__WORK TO BE COMPLETED__.
Restate word for word the lines from the one bearing "Education Support section on" through the end of the entries below, and leave every picture out.

__INPUT__.
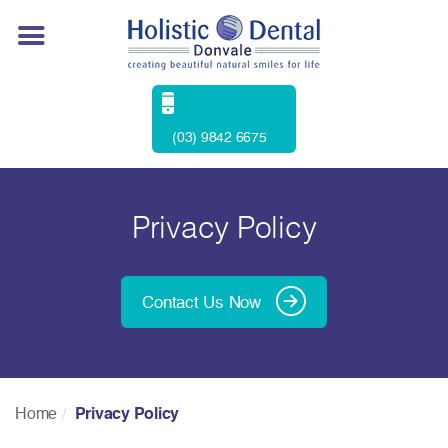
(03) 9842 6675
Privacy Policy
Contact Us Now
Home
Privacy Policy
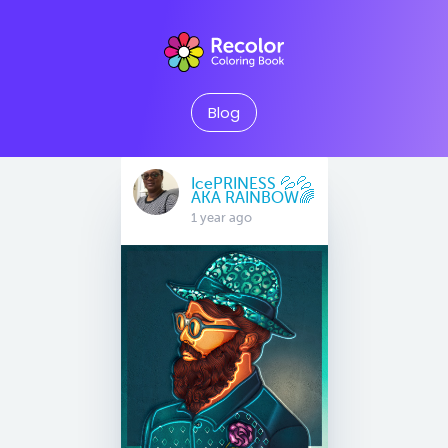
Blog
IcePRINESS 💦💦
AKA RAINBOW🌈
1 year ago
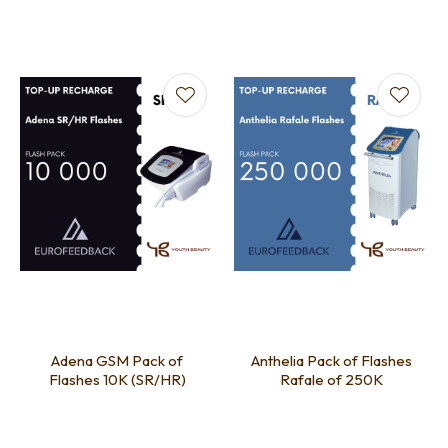
Adena GSM Pack of
Anthelia Pack of Flashes
Flashes 10K (SR/HR)
Rafale of 250K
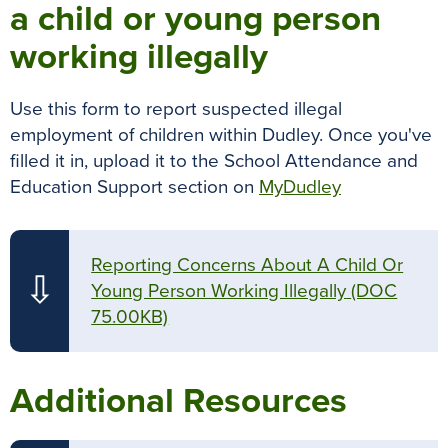
a child or young person
working illegally
Use this form to report suspected illegal
employment of children within Dudley. Once you've
filled it in, upload it to the School Attendance and
Education Support section on
MyDudley
Reporting Concerns About A Child Or
⇩
Young Person Working Illegally
(DOC
75.00KB)
Additional Resources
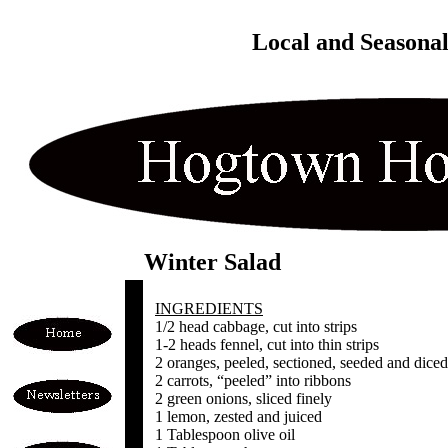
Local and Seasona
Winter Salad
INGREDIENTS
1/2 head cabbage, cut into strips
1-2 heads fennel, cut into thin strips
2 oranges, peeled, sectioned, seeded and diced
2 carrots, “peeled” into ribbons
2 green onions, sliced finely
1 lemon, zested and juiced
1 Tablespoon olive oil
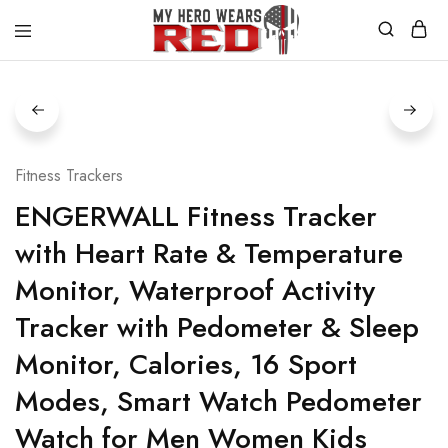
MyHero
Fitness
WearsRed
Equipment
Store
Fitness Trackers
ENGERWALL Fitness Tracker
with Heart Rate & Temperature
Monitor, Waterproof Activity
Tracker with Pedometer & Sleep
Monitor, Calories, 16 Sport
Modes, Smart Watch Pedometer
Watch for Men Women Kids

__EXPECTED OUTPUT__.
Education Support section on
MyDudley
Reporting Concerns About A Child Or
⇩
Young Person Working Illegally
(DOC
75.00KB)
Additional Resources
Local and Seasona
Winter Salad
INGREDIENTS
1/2 head cabbage, cut into strips
1-2 heads fennel, cut into thin strips
2 oranges, peeled, sectioned, seeded and diced
2 carrots, “peeled” into ribbons
2 green onions, sliced finely
1 lemon, zested and juiced
1 Tablespoon olive oil
MyHero
Fitness
WearsRed
Equipment
Store
Fitness Trackers
ENGERWALL Fitness Tracker
with Heart Rate & Temperature
Monitor, Waterproof Activity
Tracker with Pedometer & Sleep
Monitor, Calories, 16 Sport
Modes, Smart Watch Pedometer
Watch for Men Women Kids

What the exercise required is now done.